“What time is it?”
“It’s a quarter after seven, sir.”
Prince Andrew of the Ohio nodded his head at the answer. “It feels like I should just be waking up for lunch,” he said.
“Travel fatigue, sir,” answered his equerry and chaperone, Sir Charles St. John, Bt. The veteran parliamentarian and diplomat had been sent along to watch over Andrew during the courting process and also to meet with the Imperial Council on behalf of Andrew’s father, the King of the Ohio Palatinate. “It’s easier for a young man like to adjust to the time zones. If I fall asleep in the middle of the dinner, leave me be. I haven’t got a decent night’s sleep since we stepped on that airship.”
Andrew smiled. The airship flight had taken several days to cross the Atlantic, giving him plenty of time to grow more and more anxious about his arrival. It was absurd. All he was doing was meeting a girl–no, a woman. A woman who could one day be his wife and who one day would be the Queen-Empress of the British Empire. Do try to grow up, he reminded himself. He’d just spent three months in Milwaukee helping to negotiate a border dispute between Michigan Confederacy and Louisiana. This was nothing compared to that.
They’d arrived in Cardiff yesterday evening and had been greeted by the Welsh First Minister and the Imperial Lord High Representative for Foreign Affairs, who had left almost immediately after welcoming Prince Andrew. From there, they’d been taken on many tours of the city and the surrounding countryside, before being settled in Treberfydd House. The neo-Latinate country house was built at the edge of Brecon Beacons Royal Park near a kidney-shaped lake and its wetlands. It was a beautiful building, with its ivy-coloured stone walls and spiked battlements that made it look like an ancient castle that had been built centuries too late.
“This is an old country,” St. John said, putting his hands against the carved wood walls. “It was ancient when our Palatinate was born.”
“Is it time?” Andrew asked.
“They’ll get us when it’s time,” St. John said.
“I don’t like waiting.”
“Need I remind you, sir, that you are a small fish in a very large pond here?” St. John asked. “Back in America, your family may be the proverbial big fish, but not here.”

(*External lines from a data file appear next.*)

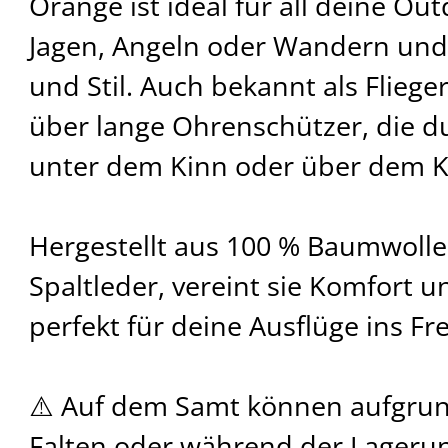
Orange ist ideal für all deine Ou
Jagen, Angeln oder Wandern und 
und Stil. Auch bekannt als Fliege
über lange Ohrenschützer, die du
unter dem Kinn oder über dem K
Hergestellt aus 100 % Baumwolle 
Spaltleder, vereint sie Komfort u
perfekt für deine Ausflüge ins Fre
⚠️ Auf dem Samt können aufgrun
Falten oder während der Lagerun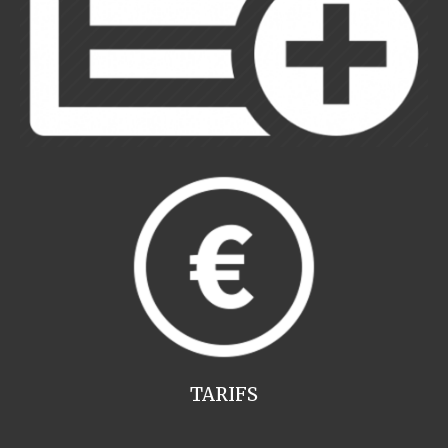
TARIFS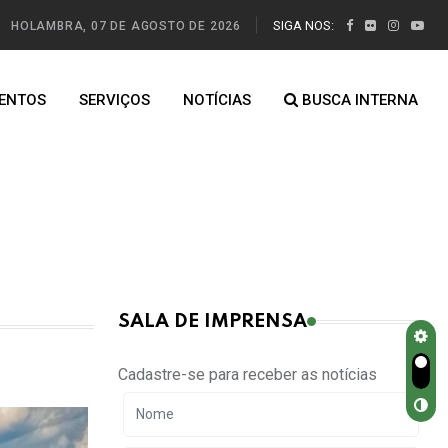
SIGA NOS:
HOLAMBRA, 07 DE AGOSTO DE 2026
ENTOS
SERVIÇOS
NOTÍCIAS
BUSCA INTERNA
SALA DE IMPRENSA
Cadastre-se para receber as notícias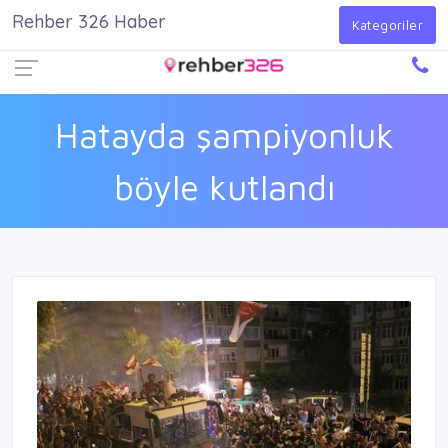
Rehber 326 Haber
Firma Ekle
Kayıt Ol
Giriş Yap
Kategoriler
Hatayda şampiyonluk
böyle kutlandı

“My family.” Andrew snorted. “We’re all the same family. Last time I checked, I was a Plantagenet as much as them.”
“My point still stands,” St. John said.
Andrew played with the gold leaf embroidered on the front of his coat. He’d had to have all his suits tailored before leaving Cleveland-upon-the-Lake for England because he’d managed to gain some weight while in Milwaukee. It seemed to him that the national dish of Michigan was fatty sausages, fried cheese and beer. He was amazed that they hadn’t had to wheel him back home, but he was paying for it now.
“But remember, small and young we may be, we have a lot to offer the Empire,” St. John said. “Our industry is the beating heart of the machinery that drives the Empire.”
Andrew had heard that speech countless times from his father, King Charles Francis II. “I don’t need another rah-rah speech,” he said. “I can tell you how much coal we mine, petrol we drill and steel we mill. But that’s irrelevant when measured against the power that the Queen-Empress will wield one day. I’m on the threshold of immortality. How could I possibly be calm?”
“Then hide the storm inside,” St. John said.
There was a knock on the door and it opened to admit a servant in scarlet tails. “Your Highness,” he said, “you are expected in the Drawing Room.”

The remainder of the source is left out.